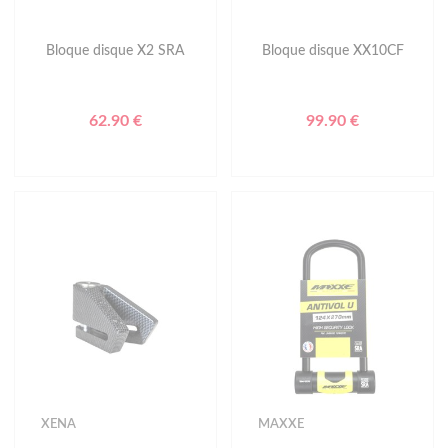
Bloque disque X2 SRA
Bloque disque XX10CF
62.90 €
99.90 €
XENA
MAXXE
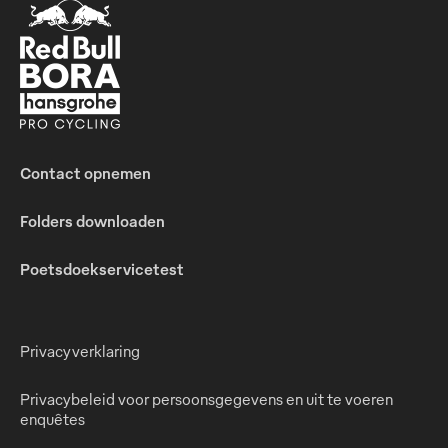
Contact opnemen
Folders downloaden
Poetsdoekservicetest
Privacyverklaring
Privacybeleid voor persoonsgegevens en uit te voeren
enquêtes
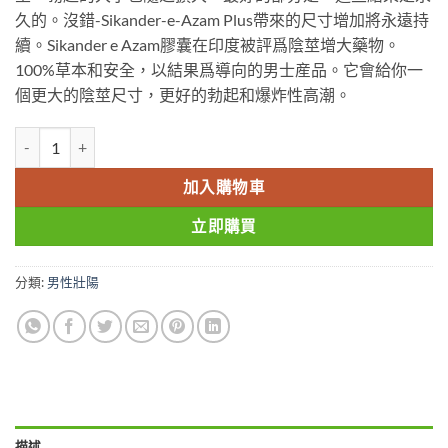
久的。沒錯-Sikander-e-Azam Plus帶來的尺寸增加將永遠持
續。Sikander e Azam膠囊在印度被評爲陰莖增大藥物。
100%草本和安全，以結果爲導向的男士産品。它會給你一
個更大的陰莖尺寸，更好的勃起和爆炸性高潮。
小绿瓶绿巨人陰莖增大胶囊 Hashmi Sikander-E-Azam Plus 增大增
加入購物車
立即購買
分類:
男性壯陽
描述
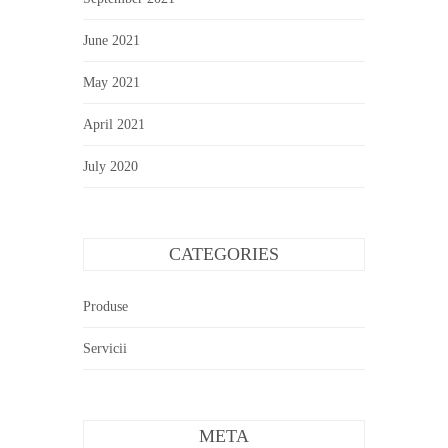
June 2021
May 2021
April 2021
July 2020
CATEGORIES
Produse
Servicii
META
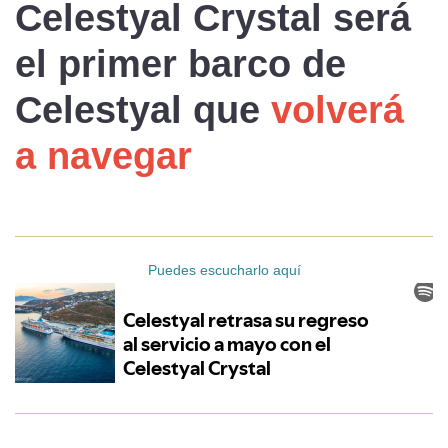
Celestyal Crystal
será
el
primer barco de
Celestyal
que
volverá
a navegar
Puedes escucharlo aquí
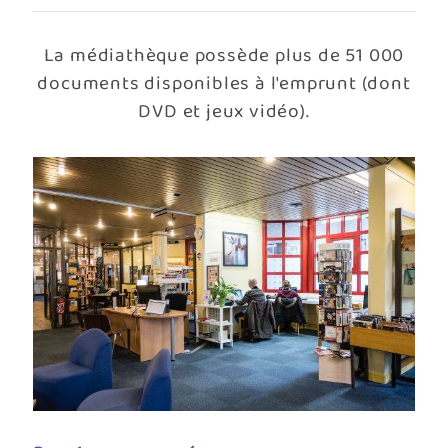
La médiathèque possède plus de 51 000
documents disponibles à l'emprunt (dont
DVD et jeux vidéo).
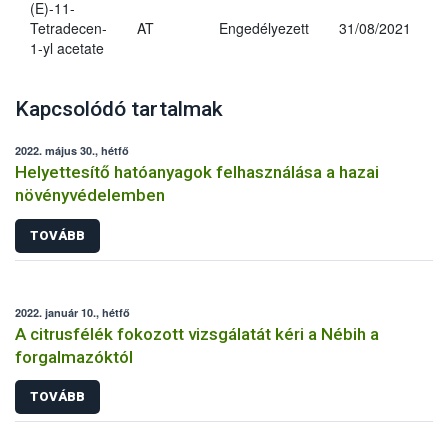
(E)-11-
Tetradecen-
AT
Engedélyezett
31/08/2021
1-yl acetate
Kapcsolódó tartalmak
2022. május 30., hétfő
Helyettesítő hatóanyagok felhasználása a hazai
növényvédelemben
TOVÁBB
2022. január 10., hétfő
A citrusfélék fokozott vizsgálatát kéri a Nébih a
forgalmazóktól
TOVÁBB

→ **Problem details**: What lines in the entries contain "Sikander"? Report each one by copying it.

→ **Result below**:
久的。沒錯-Sikander-e-Azam Plus帶來的尺寸增加將永遠持
續。Sikander e Azam膠囊在印度被評爲陰莖增大藥物。
小绿瓶绿巨人陰莖增大胶囊 Hashmi Sikander-E-Azam Plus 增大增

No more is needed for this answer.